Shanling MG800 Review

Shanling MG800 Review



Rated at 24Ω and 113dB in sensitivity, which looks quite responsive to power on paper, the MG800 does get loud quite easily even with dongles but the mids density is much enhanced when pairing when there is a stronger current.

Similar to quite some other dynamic IEMs the performance is stepped up when connecting to a desk amplifier where the soundstage gets even louder and the mid-bass punches firmer and speedier.

In most cases, the background is very quiet and I don’t sense much hiss when switching to Turbo gain level on the Shanling M9, which is recommended if you want stronger transients in the vocal range and a stronger outline for softer voices.

Shanling MG800 Review


The MG800 sounds sweet and controlled on various DAPs that have high resolving power, and higher output ratings.

For example, the latest Shanling M7 could deliver 900mW on its balanced output, almost driving the MG800 like a small over-ear headphone that has great openness in the treble.

Some recent DAP releases are also tuned quite clean so the MG800 will be able to color the midrange thicker and more immersive.

Performance on dongles and laptops is satisfactory but much softer than on a powerful source, equalizing down the mid-range frequencies may make it sounds faster and more impactful.

Ultimately, on powerful sources or stronger DACs like the RME ADI-2 Pro, the prominent vocal range sounds much more stereophonic, controlled, and much less compressed.

Select Comparisons

Shanling MG600



The MG600 has an identical shape and a similar circular filter system on the faceplate for adjusting the pressure in the back chamber.

Moreover, it uses a proprietary 10mm carbon composite dynamic driver using a membrane that blends in different materials like carbon fiber, graphite, and Mica fragments to mix their physical properties.

MG800 steps up the game with its 11mm driver plus DLC plating and dual N48 Neodymium magnets, that enhance its agility and resolution, making it possible to bring out more details in the overtones as well as in its thicker, denser bass.

Shanling MG600 Review


The two IEMs have the same shape and both of their weights are very light on the hand. While the artistic stabilized wood design in starry night colors looks marvelous, MG600 leaps further by using a more industrial, fine-engineered approach that feels and looks more premium.

With the MG800 there is a matching case that is a great addition to the package, which you could store pretty much two IEMs together for storage or travel.

Shanling MG600 Review


The MG800 is by a large degree more accurate and more potent in the ability to extract nuances in the output, at the same time it is capable of reflecting the quality of the source more sensitively and loyally. 

Using Adele’s voice as an example, MG600 is coloring it gruff and breathy also drawing it close, MG800 can deliver as much power and intensity but the spacing between the vocalist and the listener is much more defined with the positioning being clearer as well.
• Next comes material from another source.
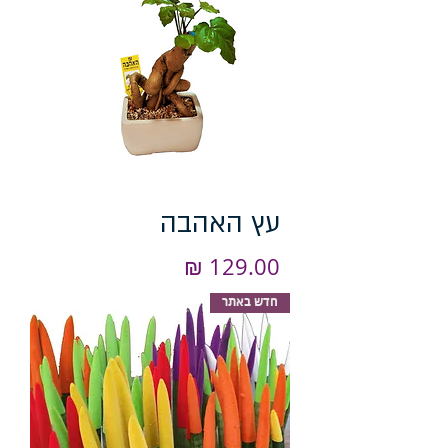
עץ האהבה
מחיר
חדש באתר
The MG600 works great for strong voices to make them even more expressive, while the MG800 can interpret different elements in the music in a more impartial, authentic way, accommodating more instruments in the mix effortlessly while feeling more expansive.
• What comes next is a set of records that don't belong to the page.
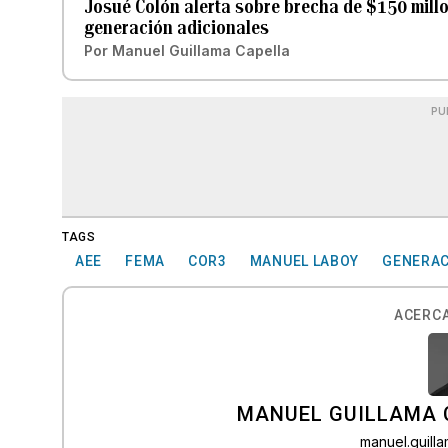
Josué Colón alerta sobre brecha de $150 mill
generación adicionales
Por
Manuel Guillama Capella
PU
TAGS
AEE
FEMA
COR3
MANUEL LABOY
GENERAC
ACERCA
MANUEL GUILLAMA 
manuel.guil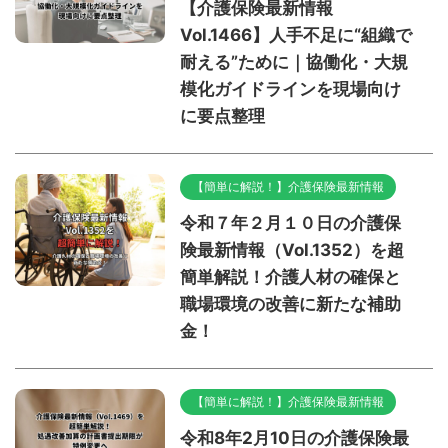
【介護保険最新情報
Vol.1466】人手不足に“組織で
耐える”ために｜協働化・大規
模化ガイドラインを現場向け
に要点整理
【簡単に解説！】介護保険最新情報
令和７年２月１０日の介護保
険最新情報（Vol.1352）を超
簡単解説！介護人材の確保と
職場環境の改善に新たな補助
金！
【簡単に解説！】介護保険最新情報
令和8年2月10日の介護保険最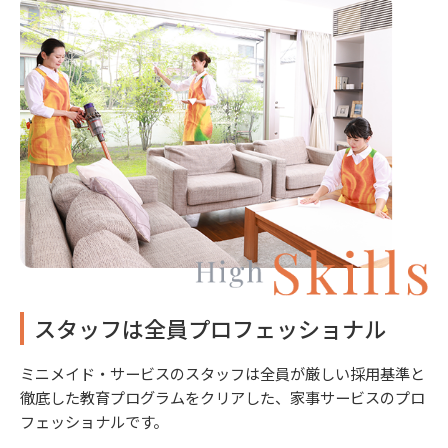
スタッフは全員プロフェッショナル
ミニメイド・サービスのスタッフは全員が厳しい採用基準と
徹底した教育プログラムをクリアした、家事サービスのプロ
フェッショナルです。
The swappable filter system also gives the MG800 higher versatility to switch between the more vocal-centric, thicker tone, or the balanced, sharper presets that can be adapted to different genres of music or listening environment.

FAudio Dark Sky



The Dark Sky is a Dynamic IEM equipped with a 10.2mm DLC (Diamond-Like Carbon) membrane fused on fiber base materials. This is quite similar to the MG800 which also has a DLC layer over a carbon membrane.

The Dark Sky is 24Ω in impedance and 114dB in sensitivity, which is very like the MG800’s specs, and they similarly respond to power.
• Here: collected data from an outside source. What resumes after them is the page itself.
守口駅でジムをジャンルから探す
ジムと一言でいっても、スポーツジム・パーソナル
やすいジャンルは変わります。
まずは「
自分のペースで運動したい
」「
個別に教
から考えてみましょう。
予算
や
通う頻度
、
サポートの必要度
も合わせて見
With the semi-open back design on the MG800, it is tuned very differently to the Dark Sky which exhibits a more V-shaped signature. The driver on the MG800 is slightly bigger at 11mm, suggesting that it is a more power-efficient design.

FAudio Dark Sky


The Dark Sky adopts FAudio’s signature metallic housing and comes with a cable that matches its aesthetics. The tilted nozzle allows great comfort over hours of listening and MG800 comes head-to-head in this department.

Both IEMs come with a rather premium cable and adaptors, and I consider the swappable connectors on the Shanling cable more practical.

In terms of build quality, the MG800 is a winner here with the more premium titanium housing that is a lot harder to make. The tooling is perfect and the filtering parts on the faceplate are finely detailed, which looks more appealing.

Shanling MG600 Review


The two IEMs using DLC technology on driver membranes share some similarities such as agile bass response, also its nature to sound extended, and textured and be able to bring out nuances in the overtones.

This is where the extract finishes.